XXII

FRANÇOISE PEYRAL A SON FILS

« Mon cher fils,

Nous ne recevons pas de réponse à notre lettre, et Peyral dit qu’il commence à être bien temps qu’il nous arrive quelque chose ; je vois qu’il pâlit beaucoup chaque fois que Toinou passe avec sa boîte et qu’il lui dit comme ça qu’il n’y a rien pour nous. Moi aussi, je m’en fais bien du souci. Mais je crois toujours que le bon Dieu garde mon cher garçon, comme je lui demande tant, et qu’il ne peut point lui arriver mal ni rien, par mauvaise conduite ni punition ; si c’était ça, je serais trop malheureuse.

« Ton père te fait dire qu’il lui passe des idées en tête, de ce qu’il a été, lui aussi, autrefois dans l’armée ; et, quand il était en garnison, il dit qu’il en a vu rudes pour les jeunes gens qui ne sont pas bien raisonnables, par rapport à des camarades qui les entraînent à la boisson et à de méchantes femmes qui se tiennent là exprès pour les faire tomber dans le mal. Je te dis ça pour lui faire plaisir ; mais, moi, je sais que mon cher garçon est sage et qu’il a des idées dans le cœur qui l’éloigneront pour sûr de toutes ces vilaines choses.

« Le mois prochain, nous t’enverrons encore un peu d’argent ; je pense que, là-bas, il faut que tu payes bien des petites choses ; je sais bien que tu ne dépenses point inutilement quand tu penses à la peine que prend ton père ; quant à moi, la peine des femmes n’est pas grand’chose, et je parle pour lui, le cher homme. On cause toujours de toi à la veillée et aux noix ; on ne passe guère de soirée sans causer de notre Jean ; tous les voisins te disent un grand bonjour.

« Mon cher fils, ton père et moi, nous t’embrassons de cœur : que le bon Dieu te garde !

« Ta mère,

FRANÇOISE PEYRAL. »

Ce fut dans la prison du quartier, où il était enfermé pour ivresse et s’être fait rapporter par la garde, que Jean reçut cette lettre. – Par bonheur, la blessure du spahi à cheveux blonds n’était pas trop grave, et ni le blessé ni ses camarades n’avaient voulu dénoncer Peyral. – Jean, les vêtements maculés et pleins de sang, la chemise en lambeaux, avait encore dans la tête des fumées d’alcool ; il lui passait des brumes devant les yeux, et à peine il pouvait lire… Et puis il y avait maintenant un voile, épais sur ses affections d’enfance et de famille ; ce voile, c’était Cora, son désespoir et ses passions. (Cela arrive ainsi à certaines périodes d’éblouissement et de vertige, – et puis le voile se dissipe et on en revient tout doucement à ce que l’on avait aimé.)

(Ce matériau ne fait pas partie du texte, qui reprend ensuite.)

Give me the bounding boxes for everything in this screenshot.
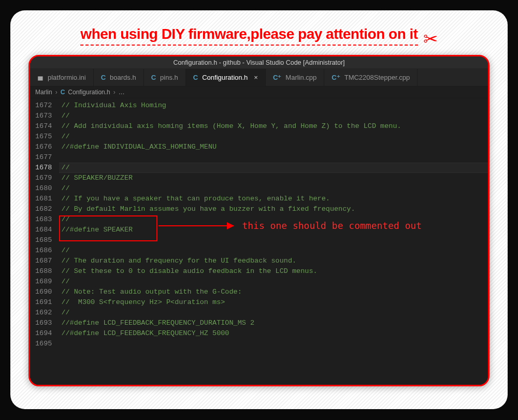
- file-type-icon: C: [193, 74, 198, 81]
- file-type-icon: C: [151, 74, 156, 81]
- file-type-icon: C⁺: [273, 74, 281, 81]
- file-type-icon: ≣: [37, 74, 44, 82]
- code-line: // Note: Test audio output with the G-Co…: [61, 287, 488, 297]
- code-line: //#define LCD_FEEDBACK_FREQUENCY_HZ 5000: [61, 328, 488, 339]
- close-icon[interactable]: ×: [254, 74, 258, 81]
- line-number: 1677: [35, 152, 52, 163]
- breadcrumb-file: Configuration.h: [68, 89, 110, 96]
- editor-tab[interactable]: ≣platformio.ini: [30, 69, 94, 86]
- line-number-gutter: 1672167316741675167616771678167916801681…: [30, 98, 59, 386]
- line-number: 1674: [35, 121, 52, 132]
- editor-tab[interactable]: Cboards.h: [94, 69, 144, 86]
- chevron-right-icon: [113, 89, 116, 96]
- instruction-card: when using DIY firmware,please pay atten…: [10, 10, 508, 409]
- line-number: 1693: [35, 318, 52, 328]
- code-line: //: [61, 308, 488, 318]
- code-line: //: [61, 214, 488, 225]
- code-line: //: [61, 277, 488, 287]
- code-line: [61, 339, 488, 349]
- line-number: 1682: [35, 204, 52, 214]
- line-number: 1683: [35, 214, 52, 225]
- vscode-window: Configuration.h - github - Visual Studio…: [28, 55, 490, 386]
- tab-label: platformio.ini: [48, 74, 86, 81]
- c-file-icon: C: [61, 89, 65, 96]
- code-line: // If you have a speaker that can produc…: [61, 194, 488, 204]
- code-area[interactable]: // Individual Axis Homing//// Add indivi…: [59, 98, 488, 386]
- editor-body[interactable]: 1672167316741675167616771678167916801681…: [30, 98, 488, 386]
- scissors-icon: ✂: [423, 30, 438, 48]
- titlebar: Configuration.h - github - Visual Studio…: [30, 56, 488, 69]
- file-type-icon: C: [101, 74, 106, 81]
- code-line: [61, 152, 488, 163]
- editor-tab[interactable]: C⁺TMC2208Stepper.cpp: [324, 69, 418, 86]
- code-line: //: [61, 183, 488, 194]
- line-number: 1679: [35, 173, 52, 183]
- code-line: //#define LCD_FEEDBACK_FREQUENCY_DURATIO…: [61, 318, 488, 328]
- tab-label: pins.h: [160, 74, 178, 81]
- editor-tab[interactable]: CConfiguration.h×: [186, 69, 266, 86]
- line-number: 1676: [35, 142, 52, 152]
- line-number: 1673: [35, 111, 52, 121]
- code-line: //#define SPEAKER: [61, 225, 488, 235]
- file-type-icon: C⁺: [332, 74, 340, 81]
- code-line: [61, 235, 488, 245]
- tab-label: Marlin.cpp: [285, 74, 316, 81]
- editor-tab[interactable]: C⁺Marlin.cpp: [266, 69, 324, 86]
- line-number: 1675: [35, 132, 52, 142]
- tab-label: Configuration.h: [202, 74, 248, 81]
- breadcrumb-more: …: [119, 89, 125, 96]
- tab-label: TMC2208Stepper.cpp: [344, 74, 410, 81]
- code-line: // M300 S<frequency Hz> P<duration ms>: [61, 297, 488, 308]
- line-number: 1687: [35, 256, 52, 266]
- code-line: //: [61, 245, 488, 256]
- line-number: 1688: [35, 266, 52, 277]
- editor-tab[interactable]: Cpins.h: [144, 69, 186, 86]
- code-line: //: [61, 111, 488, 121]
- line-number: 1692: [35, 308, 52, 318]
- code-line: // Add individual axis homing items (Hom…: [61, 121, 488, 132]
- code-line: //#define INDIVIDUAL_AXIS_HOMING_MENU: [61, 142, 488, 152]
- code-line: //: [61, 132, 488, 142]
- code-line: // By default Marlin assumes you have a …: [61, 204, 488, 214]
- code-line: // Individual Axis Homing: [61, 100, 488, 111]
- line-number: 1686: [35, 245, 52, 256]
- line-number: 1684: [35, 225, 52, 235]
- code-line: // SPEAKER/BUZZER: [61, 173, 488, 183]
- code-line: // Set these to 0 to disable audio feedb…: [61, 266, 488, 277]
- headline-text: when using DIY firmware,please pay atten…: [80, 26, 418, 46]
- line-number: 1685: [35, 235, 52, 245]
- line-number: 1695: [35, 339, 52, 349]
- headline-wrap: when using DIY firmware,please pay atten…: [28, 26, 490, 46]
- line-number: 1680: [35, 183, 52, 194]
- code-line: //: [61, 163, 488, 173]
- tab-label: boards.h: [110, 74, 136, 81]
- line-number: 1678: [35, 163, 52, 173]
- chevron-right-icon: [55, 89, 57, 96]
- code-line: // The duration and frequency for the UI…: [61, 256, 488, 266]
- line-number: 1681: [35, 194, 52, 204]
- breadcrumb-root: Marlin: [35, 89, 52, 96]
- editor-tabbar: ≣platformio.iniCboards.hCpins.hCConfigur…: [30, 69, 488, 86]
- line-number: 1691: [35, 297, 52, 308]
- line-number: 1690: [35, 287, 52, 297]
- line-number: 1672: [35, 100, 52, 111]
- breadcrumb[interactable]: Marlin C Configuration.h …: [30, 86, 488, 98]
- line-number: 1694: [35, 328, 52, 339]
- line-number: 1689: [35, 277, 52, 287]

Malgré cela, cette pauvre lettre, si confiante, n’eut pas de peine à trouver le chemin de son cœur ; il la baisa pieusement et se mit à pleurer.

Et puis il se jura de ne plus boire ; – et, comme l’habitude n’était pas invétérée, il put strictement se tenir à lui-même sa promesse : jamais il ne se grisa plus.